── Available records ──
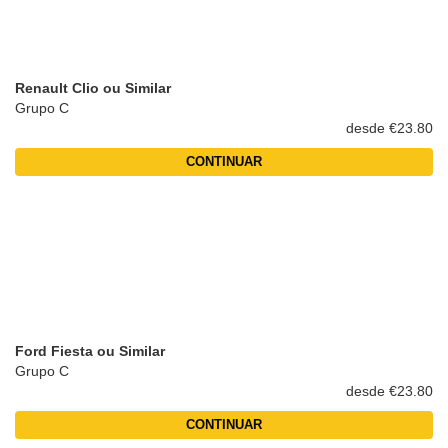
Renault Clio ou Similar
Grupo C
desde €23.80
CONTINUAR
Ford Fiesta ou Similar
Grupo C
desde €23.80
CONTINUAR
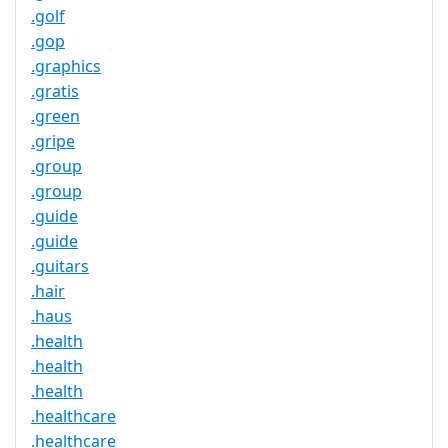
.golf
.gop
.graphics
.gratis
.green
.gripe
.group
.group
.guide
.guide
.guitars
.hair
.haus
.health
.health
.health
.healthcare
.healthcare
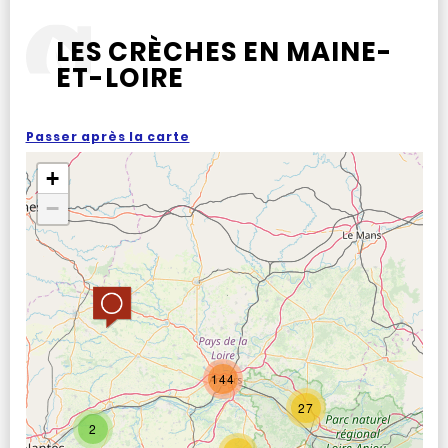
LES CRÈCHES EN MAINE-
ET-LOIRE
Passer après la carte
+
−
144
27
2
───
Problem details:
Exactly reproduce each record, leaving out any pictures.

Result:
Renault Clio ou Similar
Grupo C
desde €23.80
CONTINUAR
Ford Fiesta ou Similar
Grupo C
desde €23.80
CONTINUAR
.golf
.gop
.graphics
.gratis
.green
.gripe
.group
.group
.guide
.guide
.guitars
.hair
.haus
.health
.health
.health
.healthcare
.healthcare
LES CRÈCHES EN MAINE-
ET-LOIRE
Passer après la carte
+
−
144
27
2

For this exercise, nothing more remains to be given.